22 novembre 2007
Le Projet Telius
Un peu d'économie au menu du jour. Je sais que c'est parfois aride, mais le blog est aussi fait pour cela. Avant hier entre la manifestation du matin et l'apéritif le soir au pastrouil j'ai fait un aller-retour sur Marseille pour présider en compagnie du Secrétaire Général aux Affaires Régionales, le comité de programmation du contrat de projets Etat - région "économie et connaissance". Mais la discussion ne s'est pas bornée à engager les fonds publics sur des opérations. Elle a été très stratégique.
D'abord parce que le thème « Economie et Connaissance » est totalement transversal. Il rassemble l’économie, l’innovation, le transfert de technologies, les Technologies de l’Information et de la Communication et un volet très important tant par son contenu stratégique que par les moyens mobilisés, la recherche, l’enseignement supérieur et la vie étudiante.
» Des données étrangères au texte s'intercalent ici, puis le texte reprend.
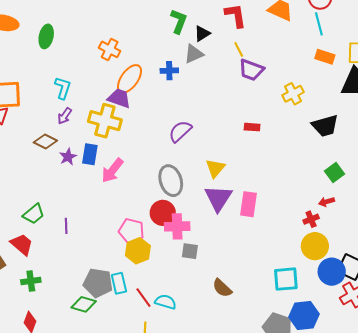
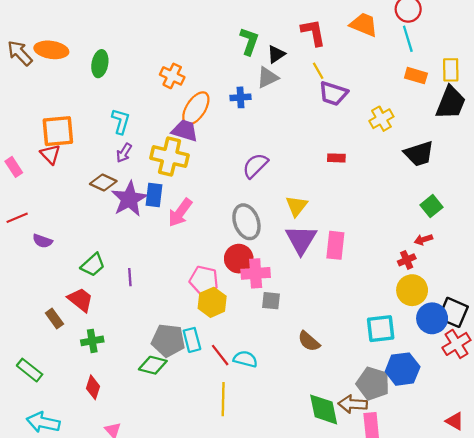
purple star: (68, 157) -> (129, 199), size x1.8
Ce regroupement n’est pas le fruit d’un assemblage administratif, il correspond à un véritable enjeu de positionnement de notre Région dans une économie de la connaissance mondialisée qui vient percuter les fondamentaux mêmes de l’économie.
Ensuite parce qu'il nous faut approfondir collectivement cet enjeu de l’économie de la connaissance, à la suite des Schémas que la Région a développé sur l’Economie et le Tourisme, l’Enseignement supérieur et la recherche, la Société de l’information. Le Contrat de projets et le Programme Feder nous donnent les moyens pour concrétiser, collectivement, Etat- Région-Conseils généraux- Agglomérations, cette ambition de faire de Provence Alpes Côte d’Azur une Région référence en matière d’économie de la connaissance.
Avec les pôles de compétitivité et la démarche globales des Prides (18 labellisés à ce jour), le Réseau Régional de l’Innovation dont un premier cadre devrait être présenté lors d’un séminaire de travail le 3 décembre après-midi à l’Hôtel de Région, les plateformes mutualisées et partenariales constituent le troisième volet d’un système régional de l’innovation en voie de développement.
Enfin parce qu'il est nécessaire de bien faire attention que nos aides publiques ne soient à aucun moment interprétées comme étant des aides directes aux entreprises par la Commission de Bruxelles car cela équivaudrait à fausser la concurrence et à rendre ces aides caduques.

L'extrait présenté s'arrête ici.